Several leading artificial intelligence models are reportedly not meeting European regulations in critical areas such as cybersecurity resilience and biased outputs, as indicated by data reviewed by Reuters.

The European Union had been engaged in extensive discussions regarding new AI regulations prior to the public release of ChatGPT by OpenAI in late 2022. The unprecedented popularity of this model and the subsequent public discourse surrounding its potential existential threats prompted lawmakers to formulate specific guidelines for "general-purpose" AIs (GPAI).

Recently, a new assessment tool, which has received positive feedback from EU officials, evaluated generative AI models created by major technology firms like Meta and OpenAI across numerous categories, aligning with the EU's comprehensive AI Act, which will be implemented in phases over the next two years.

Developed by the Swiss startup LatticeFlow AI in collaboration with research institutions ETH Zurich and Bulgaria's INSAIT, this framework assigns a score ranging from 0 to 1 to AI models based on various criteria, including technical robustness and safety.

A leaderboard released by LatticeFlow on Wednesday revealed that models from Alibaba, Anthropic, OpenAI, Meta, and Mistral achieved average scores of 0.75 or higher.

Nevertheless, the company's "Large Language Model (LLM) Checker" identified deficiencies in certain models regarding essential compliance areas, highlighting where companies may need to allocate additional resources to meet regulatory standards.

Organizations that do not adhere to the AI Act could incur penalties of up to 35 million euros ($38 million) or 7% of their global annual revenue.

MIXED RESULTS

Currently, the European Union is in the process of determining how to enforce the AI Act's regulations concerning generative AI tools such as ChatGPT. Experts are being brought together to develop a code of practice for this technology, expected to be finalized by spring 2025.
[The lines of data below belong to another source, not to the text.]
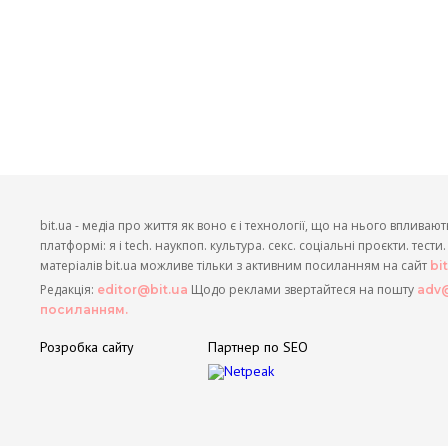
bit.ua - медіа про життя як воно є і технології, що на нього впливают
платформі: я і tech. наукпоп. культура. секс. соціальні проєкти. тест
матеріалів bit.ua можливе тільки з активним посиланням на сайт
bi
Редакція:
Щодо реклами звертайтеся на пошту
editor@bit.ua
adv@
посиланням.
Розробка сайту
Партнер по SEO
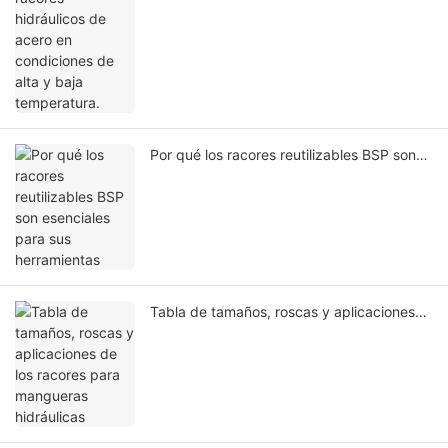
Por qué los racores reutilizables BSP son
esenciales para sus herramientas
Tabla de tamaños, roscas y aplicaciones
de los racores para mangueras hidráulicas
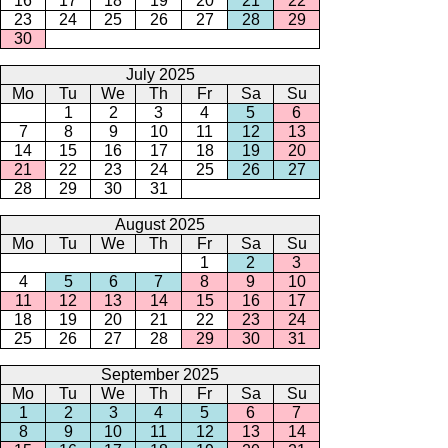
16
17
18
19
20
21
22
23
24
25
26
27
28
29
30
July 2025
Mo
Tu
We
Th
Fr
Sa
Su
1
2
3
4
5
6
7
8
9
10
11
12
13
14
15
16
17
18
19
20
21
22
23
24
25
26
27
28
29
30
31
August 2025
Mo
Tu
We
Th
Fr
Sa
Su
1
2
3
4
5
6
7
8
9
10
11
12
13
14
15
16
17
18
19
20
21
22
23
24
25
26
27
28
29
30
31
September 2025
Mo
Tu
We
Th
Fr
Sa
Su
1
2
3
4
5
6
7
8
9
10
11
12
13
14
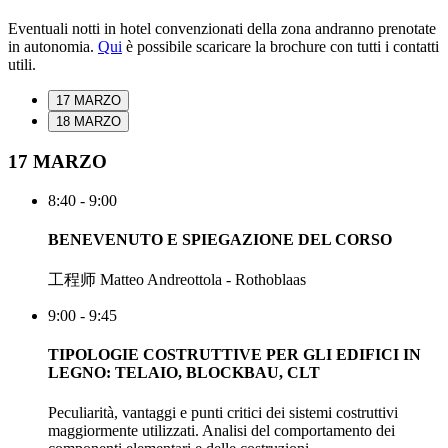
Eventuali notti in hotel convenzionati della zona andranno prenotate
in autonomia.
Qui
è possibile scaricare la brochure con tutti i contatti
utili.
17 MARZO
18 MARZO
17 MARZO
8:40 - 9:00
BENEVENUTO E SPIEGAZIONE DEL CORSO
工程师 Matteo Andreottola - Rothoblaas
9:00 - 9:45
TIPOLOGIE COSTRUTTIVE PER GLI EDIFICI IN
LEGNO: TELAIO, BLOCKBAU, CLT
Peculiarità, vantaggi e punti critici dei sistemi costruttivi
maggiormente utilizzati. Analisi del comportamento dei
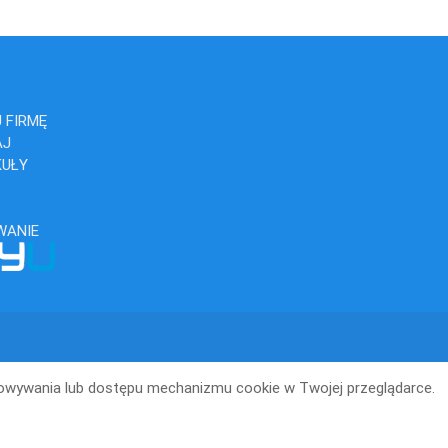
 FIRMĘ
AJ
KUŁY
WANIE
howywania lub dostępu mechanizmu cookie w Twojej przeglądarce.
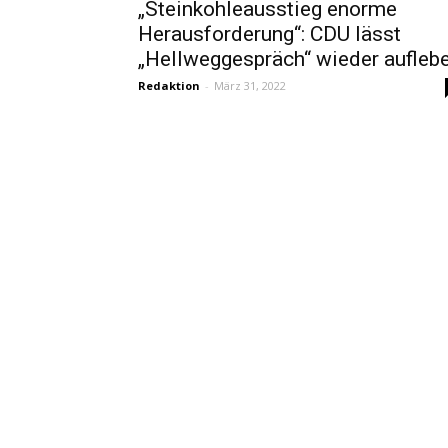
„Steinkohleausstieg enorme
Herausforderung“: CDU lässt
„Hellweggespräch“ wieder aufleb
Redaktion
-
März 31, 2022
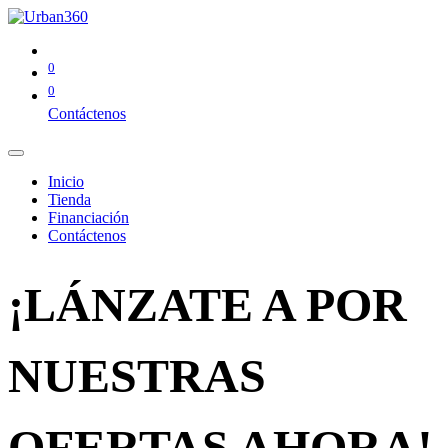
0
0
Contáctenos
Inicio
Tienda
Financiación
Contáctenos
¡LÁNZATE A POR
NUESTRAS
OFERTAS AHORA!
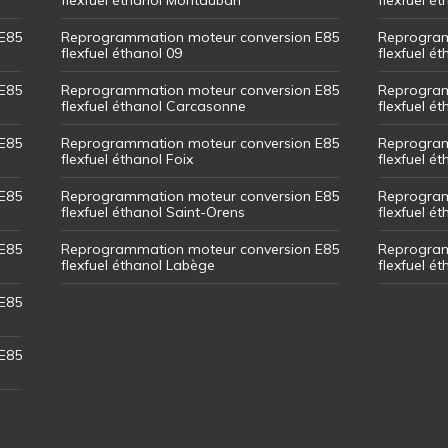
E85
Reprogrammation moteur conversion E85
Reprogram
flexfuel éthanol 09
flexfuel é
E85
Reprogrammation moteur conversion E85
Reprogram
flexfuel éthanol Carcasonne
flexfuel é
E85
Reprogrammation moteur conversion E85
Reprogram
flexfuel éthanol Foix
flexfuel ét
E85
Reprogrammation moteur conversion E85
Reprogram
flexfuel éthanol Saint-Orens
flexfuel ét
E85
Reprogrammation moteur conversion E85
Reprogram
flexfuel éthanol Labège
flexfuel é
E85
E85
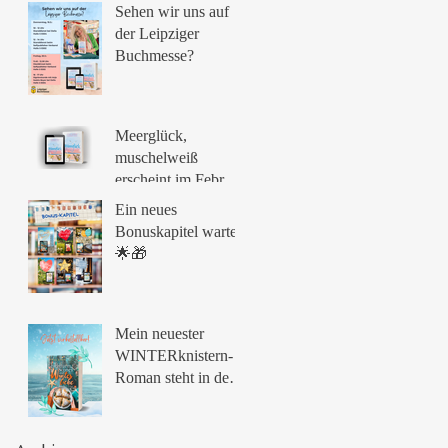
Sehen wir uns auf
der Leipziger
Buchmesse?
Meerglück,
muschelweiß
erscheint im Februar
🌟
Ein neues
Bonuskapitel wartet!
🌟🎁
Mein neuester
WINTERknistern-
Roman steht in den
Startlöchern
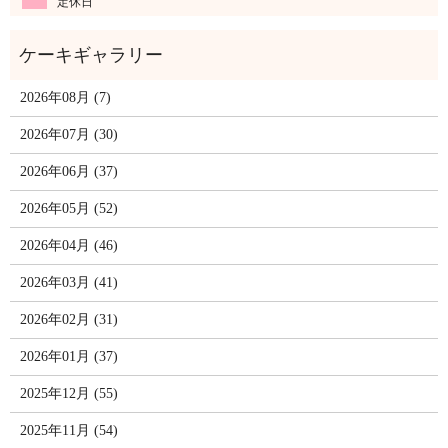
定休日
2026年08月 (7)
2026年07月 (30)
2026年06月 (37)
2026年05月 (52)
2026年04月 (46)
2026年03月 (41)
2026年02月 (31)
2026年01月 (37)
2025年12月 (55)
2025年11月 (54)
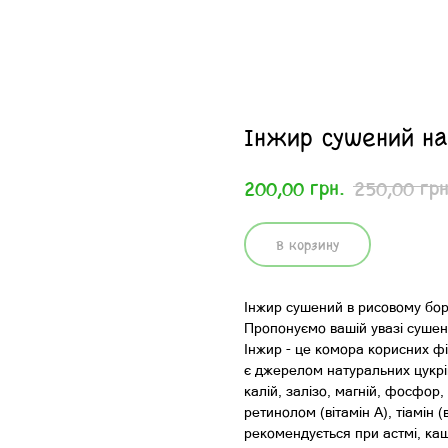
Інжир сушений нат
грн.
грн
200,00
250,00
В корзину
Інжир сушений в рисовому боро
Пропонуємо вашій увазі сушен
Інжир - це комора корисних фіт
є джерелом натуральних цукрів
калій, залізо, магній, фосфор, 
ретинолом (вітамін А), тіамін 
рекомендується при астмі, каш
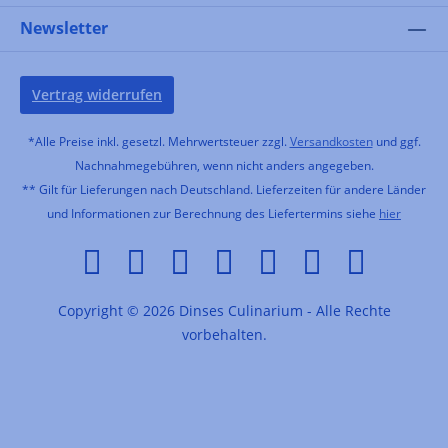
Newsletter
Vertrag widerrufen
*Alle Preise inkl. gesetzl. Mehrwertsteuer zzgl.
Versandkosten
und ggf.
Nachnahmegebühren, wenn nicht anders angegeben.
** Gilt für Lieferungen nach Deutschland. Lieferzeiten für andere Länder
und Informationen zur Berechnung des Liefertermins siehe
hier
Copyright © 2026 Dinses Culinarium - Alle Rechte
vorbehalten.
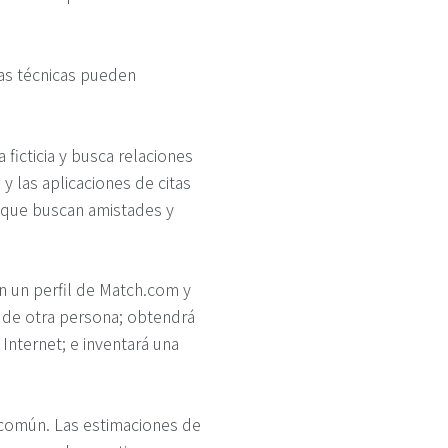
las técnicas pueden
a ficticia y busca relaciones
 y las aplicaciones de citas
s que buscan amistades y
en un perfil de Match.com y
 de otra persona; obtendrá
Internet; e inventará una
s común. Las estimaciones de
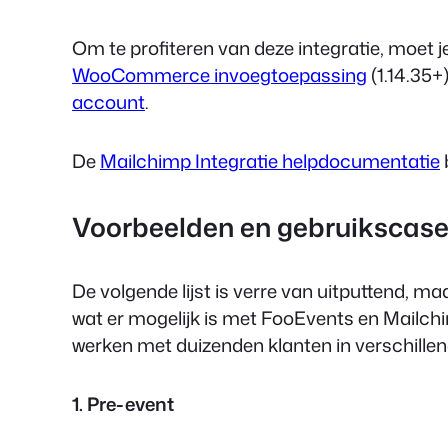
Om te profiteren van deze integratie, moet j
WooCommerce invoegtoepassing
(
1.14.35+
account
.
De
Mailchimp Integratie helpdocumentatie
Voorbeelden en gebruikscas
De volgende lijst is verre van uitputtend, m
wat er mogelijk is met FooEvents en Mailch
werken met duizenden klanten in verschille
1. Pre-event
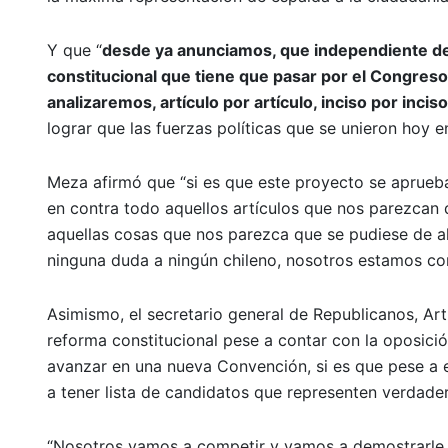
Y que “
desde ya anunciamos, que independiente de 
constitucional que tiene que pasar por el Congreso,
analizaremos, artículo por artículo, inciso por inc
lograr que las fuerzas políticas que se unieron hoy e
Meza afirmó que “si es que este proyecto se aprueba
en contra todo aquellos artículos que nos parezcan
aquellas cosas que nos parezca que se pudiese de al
ninguna duda a ningún chileno, nosotros estamos co
Asimismo, el secretario general de Republicanos, Ar
reforma constitucional pese a contar con la oposici
avanzar en una nueva Convención, si es que pese a 
a tener lista de candidatos que representen verdade
“Nosotros vamos a competir y vamos a demostrarle 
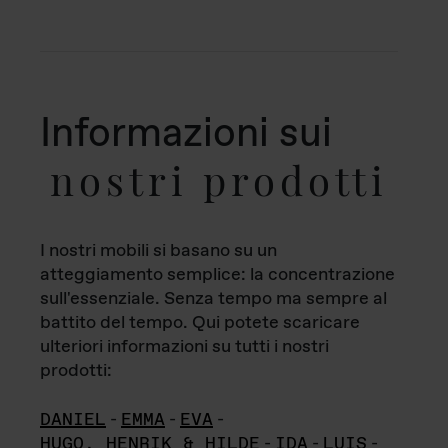
Informazioni sui
nostri prodotti
I nostri mobili si basano su un
atteggiamento semplice: la concentrazione
sull'essenziale. Senza tempo ma sempre al
battito del tempo. Qui potete scaricare
ulteriori informazioni su tutti i nostri
prodotti:
DANIEL
-
EMMA
-
EVA
-
HUGO, HENRIK & HILDE
-
IDA
-
LUIS
-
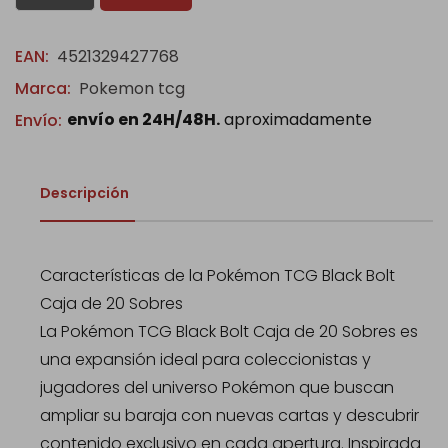
EAN:
4521329427768
Marca:
Pokemon tcg
envío en 24H/48H.
aproximadamente
Envío:
Descripción
Características de la Pokémon TCG Black Bolt
Caja de 20 Sobres
La Pokémon TCG Black Bolt Caja de 20 Sobres es
una expansión ideal para coleccionistas y
jugadores del universo Pokémon que buscan
ampliar su baraja con nuevas cartas y descubrir
contenido exclusivo en cada apertura. Inspirada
The initial assessments provide insight into specific areas where technology companies may struggle to comply with the law.

One ongoing concern in the development of generative AI models is the issue of discriminatory outputs, which often mirror human biases related to gender, race, and other factors when prompted.

In evaluations of discriminatory output, LatticeFlow's LLM Checker assigned OpenAI's "GPT-3.5 Turbo" a score of 0.46, while Alibaba Cloud's "Qwen1.5 72B Chat" model scored even lower at 0.37.

In tests for "prompt hijacking," a cyberattack method where malicious prompts are disguised as legitimate to extract sensitive data, Meta's "Llama 2 13B Chat" model received a score of 0.42, and Mistral's "8x7B Instruct" model scored 0.38.

The highest average score was achieved by "Claude 3 Opus," a model from Google-backed Anthropic, which received a score of 0.89.

The testing framework aligns with the AI Act's provisions and will be expanded to include additional enforcement measures as they are developed. LatticeFlow has announced that the LLM Checker will be available online for developers to assess their models' compliance.

Petar Tsankov, CEO and cofounder of LatticeFlow, shared with Reuters that the overall test results were encouraging and provided a pathway for companies to refine their models in accordance with the AI Act.

"The EU is still defining compliance standards, but we are already identifying some deficiencies in the models," he noted. "By focusing more on compliance optimization, we believe model providers can effectively prepare to meet regulatory demands."

Meta and Mistral chose not to comment, while Alibaba, Anthropic, and OpenAI did not respond immediately to requests for feedback.

The European Commission is unable to validate external tools; however, it has been kept informed during the development of the LLM Checker, which it has characterized as a "first step" toward implementing the new legislation.

A representative from the European Commission stated that the organization appreciates this study and the AI model evaluation platform as an initial move in converting the EU AI Act into specific technical requirements.